Like the rules proposed for "covered financial institutions" by the SEC and six other agencies last month [See "Proposed Rules on Incentive Compensation for Financial Institutions Mandate the Deferral of Compensation"], the proposed rules have three main sections:

  1. Prohibitions on incentive-based compensation arrangements that could encourage inappropriate risk taking by covered persons at registered broker dealers or investment advisers.
  2. A requirement of annual reporting to the SEC by registered broker dealers or investment advisers with respect to incentive-based compensation arrangements for covered persons.
  3. A requirement that the board of directors develop and maintain certain policies and procedures for the adoption and administration of incentive-based compensation arrangements.

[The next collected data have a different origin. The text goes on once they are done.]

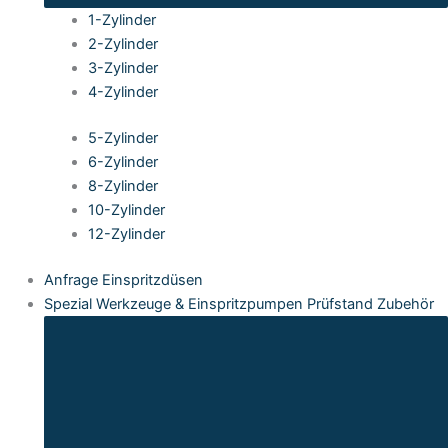
1-Zylinder
2-Zylinder
3-Zylinder
4-Zylinder
5-Zylinder
6-Zylinder
8-Zylinder
10-Zylinder
12-Zylinder
Anfrage Einspritzdüsen
Spezial Werkzeuge & Einspritzpumpen Prüfstand Zubehör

As with the rules proposed last month for covered financial institutions, the SEC's proposed rules would mandate the deferral of compensation by some executives at firms with $50 billion or more in total consolidated assets. These firms must provide the deferral of at least 50% of the annual incentive-based compensation of any executive officer for at least three years.

The SEC Commissioners and Staff seem particularly interested in comments as to whether rules similar to those proposed for financial institutions were appropriate for registered broker dealers and investment advisers.